I knew going into it this was foolish. But there were deposits to be made. A holiday weekend looming.
The drive thru was packed, a condition that occurs when two cars occupy the queue for the one vacuum tube. I drove around the building and parked in a narrow spot in the horridly ill conceived parking lot that serves our local PNC. Inside, all of the tellers were busy, but I was the only one in the line. I stood for just a moment when a teller, freshly returned from lunch, slid open her window and said, "I can help you."
She was in a really good mood. She smiled and told me to be sure to get some of the blue and red sugar cookies the bank was giving out for Memorial Day. "No thank you," I said. "I baked chocolate chip cookies yesterday and I'm over my limit for eating cookies."

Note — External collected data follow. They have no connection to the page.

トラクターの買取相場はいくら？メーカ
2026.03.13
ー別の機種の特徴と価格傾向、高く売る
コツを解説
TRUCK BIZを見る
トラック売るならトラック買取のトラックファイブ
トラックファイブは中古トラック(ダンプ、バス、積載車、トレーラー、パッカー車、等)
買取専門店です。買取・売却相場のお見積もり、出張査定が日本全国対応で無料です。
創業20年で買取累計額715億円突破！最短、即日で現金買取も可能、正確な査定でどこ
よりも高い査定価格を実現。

We chatted about baking. When the transaction was complete she handed me the receipt and reached over the divider to shake my hand as we said goodbye.
It was the very nicest trip to the bank ever.
|Me and my Volkswagen Golf Alltrack. Her name is Allie. I think she's nice. For all I know, she thinks I'm a butt-head.|
I carefully checked behind me. No cars were visible so I eased out into the narrow aisle between two rows of parked cars. I reached down to shift into drive when I heard:
"Get out of my way you ASSHOLE!"Now, I'm not 100% sure about the first part of the woman's statement. Only the a-hole bit was clear. How loud was this women yelling that I could hear her with my windows closed? At any rate, she was there now behind me, impeded by my Volkswagen, and miserable. Alone in my car I said out loud, "Did she just swear at me?" And the elderly woman that lives inside me, the one that sits on the porch and yells at cars driving too fast around the cul de sac, came out. "You're going to get to see my parking lot speed," I said.
Apparently, I talk to myself a lot when strangers are yelling at me.
I let the car creep out of the parking lot. I did a full two second stop each of two stop signs before turning onto the bank's access road. Still creeping. 5 mph. The woman, Captain Potty Mouth, drove her baby poop brown Hyundai Santa Fe two inches off my bumper and blared her horn. It was that angry, constant horn honk that only completely enraged drivers can produce.
I made a right on red at the traffic light. I could have waited for it to turn green, but I didn't want to see the woman completely melt down. Freed from the constraints of being stuck behind me on a two lane road, the woman sped by. She shot between two cars slightly staggered in front of her and promptly came to a stop at the next traffic light. It was 500 feet of pants-on-fire reckless driving. She got absolutely no where.
While recounting this story to my family at dinner, I hypothesized that people hate my new car. I've had it for three months now and the count on rude gestures, horn honks, and audible expletives now stands at almost a dozen. And I'm not logging a lot of miles in the thing. It seems unlikely that my driving has degraded suddenly. Some of the honking and gesturing happened while my husband was driving. So the only difference, save the passage of time, is the car.
"I blame the smart phones," my daughter said. "The lady was probably in a hurry to get somewhere so she could sit in a waiting room and look at her phone."
"Maybe she'd just robbed the drive thru," my husband said. "You said she was driving it 'like it was stolen.'"
But I think people are just angrier than they've ever been before. Type "are people getting angrier" into Google. Google says simply: yes.
Not really, but there are a host of articles about the reasons Americans are so angry. One on the Huffington Post says people are angry because of their smart phones. My 12-year-old is a genius!
After an extensive minute and a half of research, I didn't turn up any articles that specifically referenced VW automobiles as a root cause of American rage. That's a relief.